EAT FOOD THAT WILL GIVE YOU ESSENTIAL VITAMINS+MINERALS
( a healthier life is promoted by the kinds of vitamins+minerals you consume consistently, "super foods" have a variety of different benefits that you need to feel healthier and happier about yourself. I will have a list below of the different vitamins+minerals benefits and what foods are a good source of them.)

SOME VITAMINS+MINERALS AND THEIR BENEFITS + SOURCES

VITAMIN A
Needed for vision, healthy skin, bone and tooth growth, immune system health.

SOURCES- Milk, cheese, eggs, leafy dark green vegetables, apricots, cantaloupe, carrots, winter squash, sweet potatoes, pumpkin.

VITAMIN B6
Part of an enzyme needed for making DNA and new cells, especially red blood cells.

(Note: high levels of B6 over a long period of time have been shown to cause irreversible nerve damage.The point is do not consume too much of anything even if its healthy because everything in excess can be bad)

SOURCES- Meat, fish, poultry, vegetables, fruits.

VITAMIN B12
Part of an enzyme needed for making new cells; important to nerve function.

SOURCES- Meat, poultry, fish, seafood, eggs, milk, milk products (not found in plant foods)

VITAMIN C
Antioxidant; part of an enzyme needed for protein metabolism; important for immune system health; aids in iron absorption, gives skin elasticity.

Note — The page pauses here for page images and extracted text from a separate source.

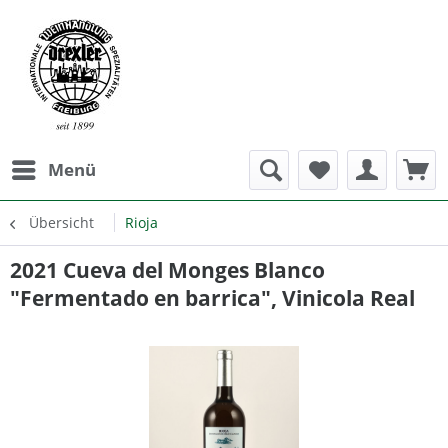
Menü
Übersicht
Rioja
2021 Cueva del Monges Blanco
"Fermentado en barrica", Vinicola Real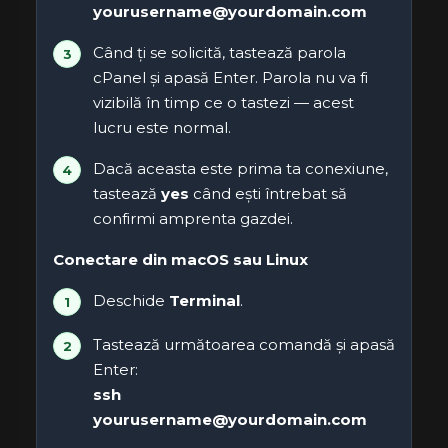
yourusername@yourdomain.com
Când ți se solicită, tastează parola
cPanel și apasă Enter. Parola nu va fi
vizibilă în timp ce o tastezi — acest
lucru este normal.
Dacă aceasta este prima ta conexiune,
tastează
yes
când ești întrebat să
confirmi amprenta gazdei.
Conectare din macOS sau Linux
Deschide
Terminal
.
Tastează următoarea comandă și apasă
Enter:
ssh
yourusername@yourdomain.com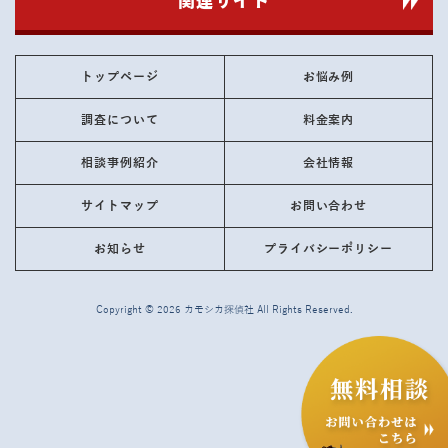
トップページ
お悩み例
調査について
料金案内
相談事例紹介
会社情報
サイトマップ
お問い合わせ
お知らせ
プライバシーポリシー
Copyright © 2026
カモシカ探偵社
All Rights Reserved.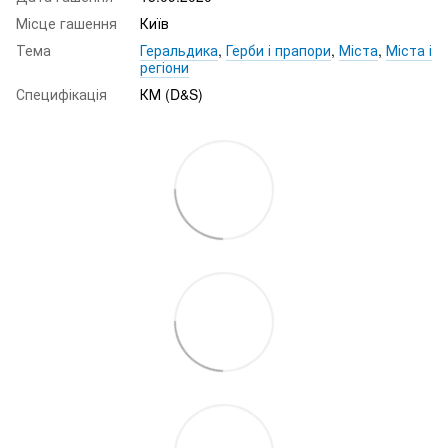
Місце гашення
Київ
Тема
Геральдика
,
Герби і прапори
,
Міста
,
Міста і
регіони
Специфікація
КМ (D&S)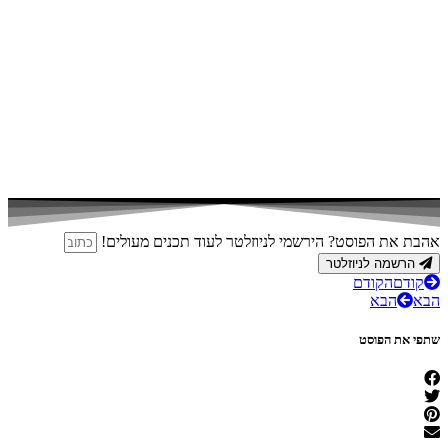
אהבת את הפוסט? הירשמי לניוזלטר לעוד תכנים מעולים!
הרשמה לניוזלטר
קודם
הקודם
הבא
הבא
שתפי את הפוסט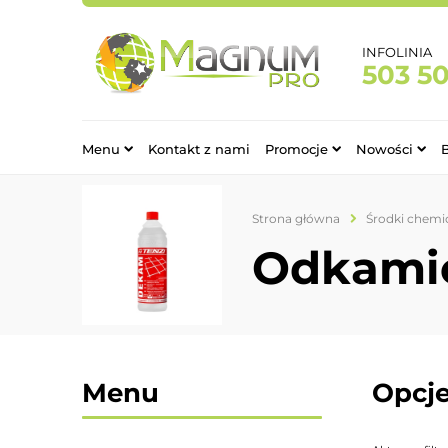
INFOLINIA
503 5
Menu
Kontakt z nami
Promocje
Nowości
Strona główna
Środki chemi
Odkami
Menu
Opcje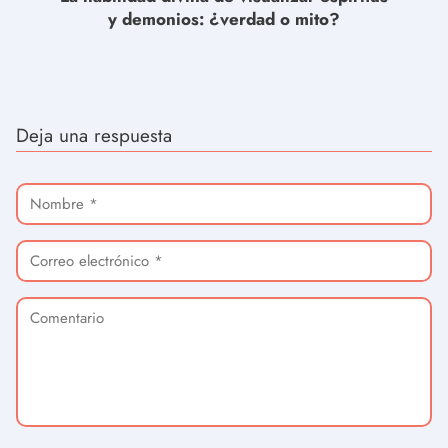
y demonios: ¿verdad o mito?
Deja una respuesta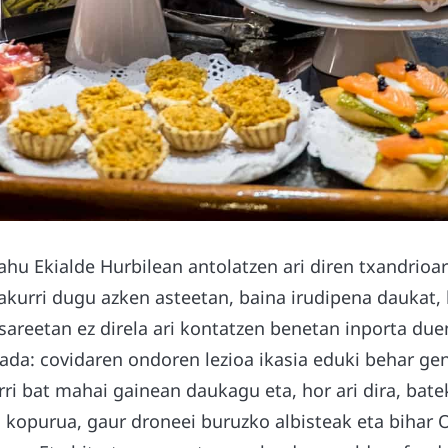
hu Ekialde Hurbilean antolatzen ari diren txandrioa
akurri dugu azken asteetan, baina irudipena daukat, 
areetan ez direla ari kontatzen benetan inporta duen
jada: covidaren ondoren lezioa ikasia eduki behar ge
erri bat mahai gainean daukagu eta, hor ari dira, bat
 kopurua, gaur droneei buruzko albisteak eta bihar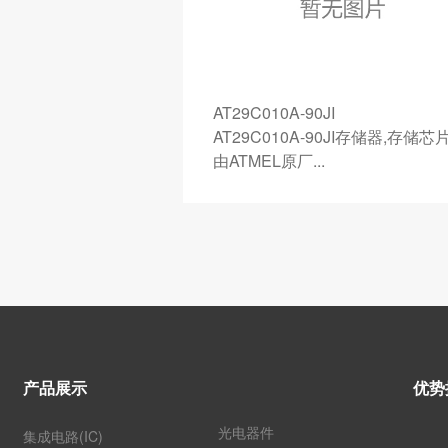
JI
SN74LV541APWR
-90JI存储器,存储芯片
SN74LV541APWR低功耗逻辑
.
TI原厂生产,采用...
产品展示
优势
光电器件
集成电路(IC)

SOURCES- Found only in fruits and vegetables, especially citrus fruits, vegetables in the cabbage family, strawberries, peppers, tomatoes, potatoes, mangoes, kiwifruit.

VITAMIN D
Strong healthy bones.

SOURCES- Egg yolks, liver, fatty fish, when exposed to sunlight the skin can make vitamin D.

VITAMIN E
Antioxidant; blood circulation, protection from free radicals.

SOURCES- Leafy green vegetables, almonds, wheat germ, whole grain products, egg yolks, nuts+seeds.

VITAMIN K
For proper blood clotting.

SOURCES- Leafy green vegetables, milk, also produced in intestines by bacteria.

FOLIC ACID
Cell renewal

SOURCES- Dark leafy greens, asparagus, broccoli, citrus fruits, beans, peas, lentils, seeds+nuts, cauliflower, beets, corn.

CALCIUM
Healthy teeth and bones.

SOURCES- Dairy products like yogurt, cheese, and milk.

IRON
Building muscles naturally and maintaining healthy blood.

SOURCES- Clams, oysters, liver, soybeans, pumpkin seeds, beans, lentils, spinach.

ZINC
Immunity, growth, fertility.

SOURCES- Seafood like oysters, spinach, cashews, beans, dark chocolate.

Now i will include a list of 16 SUPER FOODS that you should start adding to your diet.

1. BLUEBERRIES 2. KALE 3. OATMEAL 4. BROCCOLI 5. STRAWBERRIES 6. SALMON 7. WATERMELON 8. SPINACH 9. EGGS 10. ALMONDS 11. BEANS 12. APPLES 13. GARLIC 14. GREEK YOGURT 15. QUINOA 16. CHIA SEEDS

Health is very important to me and i'm obsessed with learning about the benefits of different foods and i hope this motivates you/ teaches you how to start a healthier lifestyle that is enjoyable and over all makes you happier because happiness is the most important thing and you have to work at it one step at a time, but in the end its all worth it.